By ANDREW SANGSTER*
Proposed changes to health laws will result in many people suffering from avoidable blindness, and otherwise detectable health conditions going untreated.
As is stands, the Health Practitioners Competence Assurance Bill, introduced to ensure higher and more consistent standards among health professionals, will unintentionally promote suffering among people with eye and visual disorders.
Once it is passed, almost certainly before Christmas, restrictions on eye examination will cease and a new market in informal, and unwanted, medicine will take off.
This is scandalous, and optometrists are gearing up to knock firmly on the Minister of Health's door to put the case for the public interest.
Their action stems from the reluctance of the previous Government to listen to the commonsense view that those who deliver primary health services should be qualified, competent and subject to monitoring and discipline.
The central issue is whether eye examinations and prescriptions should be provided by properly trained optometrists and medical practitioners, or whether they should be opened up to all and sundry.
At present the Medicines Act rightly controls the prescribing of medicines, and the Optometrists and Dispensing Opticians Act restricts eye examinations and the prescribing of spectacles and contact lenses to optometrists - professionals who examine eyes for visual disorders and underlying pathology. Dispensing opticians order and fit spectacles.
The sensible principle behind these laws is that an appropriate diagnosis must be made before treatment can be safely prescribed. But in the passing of the new bill, these controls will disappear and unacceptable levels of risk will be introduced. In fact, no part of the profession of optometry will be restricted to optometrists. Anyone will be able to examine and prescribe spectacles and contact lenses.
The previous Government's response was specious. It said that optometrists and dispensing opticians should negotiate who did what through scopes of practice under the bill. Scopes of practice are effectively job descriptions based on clinical qualifications and experience.
Optometrists will be a minority on the Optometrists Board, the registering authority which will control optometry and develop scopes of practice. So the clinical interests of optometrists will be dominated by lay people and the commercial interests of opticians and others who want just to sell spectacles and contact lenses.
Officials from the Ministry of Health are pushing the line that the right to examine, diagnose and prescribe may be controlled through their inclusion on a restricted tasks list. But that is not going to happen unless the minister can be persuaded that to do so is in the interest of the public.
These views, and those of the previous Government on the value of optometry, are astonishingly short-sighted. They simply miss the key point: an eye examination is a complex medical procedure that aims to analyse both diseases and problems with the eye, and underlying medical conditions.

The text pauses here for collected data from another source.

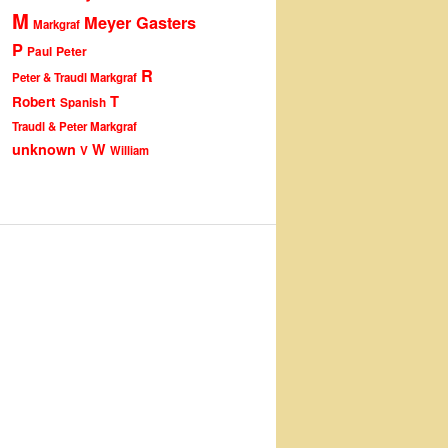
M
Meyer Gasters
Markgraf
P
Peter
Paul
R
Peter & Traudl Markgraf
T
Robert
Spanish
Traudl & Peter Markgraf
unknown
W
V
William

So what is the best approach: use an optometrist who has undergone a four-year, degree-level course of training to detect undiagnosed diseases such as diabetes, glaucoma, brain tumours, hypertension, temporal arteritis, multiple sclerosis and ocular melanoma; or use an untrained or lightly trained examiner whose sole purpose is to sell you spectacles? Draw your own conclusions.
What we conclude is that the health of New Zealanders will decline, the personal cost of quality eye health will increase, as will the health bill to the nation.

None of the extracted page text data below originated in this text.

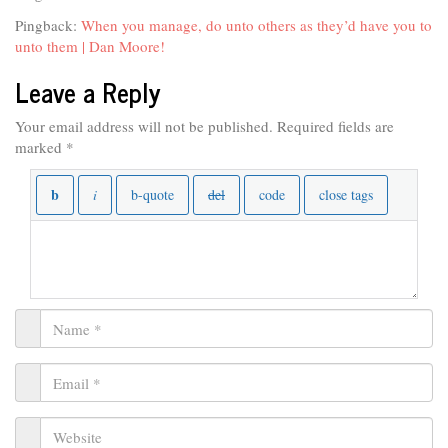
Pingback:
When you manage, do unto others as they’d have you to
unto them | Dan Moore!
Leave a Reply
Your email address will not be published.
Required fields are
marked
*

In New Zealand, 20 per cent of blind people are needlessly blind; some 12 per cent of unnecessarily blind people have type 2 diabetes; and a further 50,000 people have undiagnosed diabetes.
Professional eye examinations by optometrists have a key role to play in early detection and treatment that will minimise harm. It is only going to get worse as Maori and Pacific Island people face an explosion in rates of diabetes.

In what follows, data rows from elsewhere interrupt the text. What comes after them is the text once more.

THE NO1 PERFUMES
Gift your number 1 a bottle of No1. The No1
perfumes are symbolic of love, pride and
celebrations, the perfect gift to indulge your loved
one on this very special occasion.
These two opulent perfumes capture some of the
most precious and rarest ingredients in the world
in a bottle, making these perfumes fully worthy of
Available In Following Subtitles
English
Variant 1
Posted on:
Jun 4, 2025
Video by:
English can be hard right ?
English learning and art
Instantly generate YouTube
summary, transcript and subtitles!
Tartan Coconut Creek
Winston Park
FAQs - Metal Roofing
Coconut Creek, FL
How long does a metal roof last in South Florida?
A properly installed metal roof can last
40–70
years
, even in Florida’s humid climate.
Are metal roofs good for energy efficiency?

With existing legislation 3500 cases of glaucoma are diagnosed each year, conditions which will not be picked up through lay examinations. As the population ages, so will the rates of glaucoma increase. What we are potentially facing is unnecessary personal suffering on a significant scale.
The long-run financial cost to the nation will be huge. According to American figures, the annual cost of every blind person is an additional $30,000 in treatment and assistance; preventing blindness from diabetic retinopathy provides net annual savings of $35,000 a person.
If the bill is not changed, a market will develop for cheap eye examinations, which will lead eventually to higher personal costs for many people. These costs are both monetary and quality of life.
New providers will enter the market, offering eye examinations using auto refractors to test vision, as they do in Hong Kong.
This will encourage people to bypass professional eye examinations and go straight to spectacles to correct vision problems that may be related to undetected health issues.
These services try to convert 90 per cent of their customers to spectacles or contact lenses. People will end up paying needlessly for spectacles, and once they have started they will not stop.
Clearly, none of this is good for people affected by health issues or for the economy of the nation. Yet it is so easy to prevent. All the incoming Government has to do is amend the law to ensure that eye examination (including auto refraction), diagnosis and the writing of prescriptions remains in the hands of optometrists and medical professionals.
Anybody can then buy their spectacles or contact lenses from wherever they like, provided they have a valid prescription from an authorised prescriber.
* Andrew Sangster is the president of the Association of Optometrists.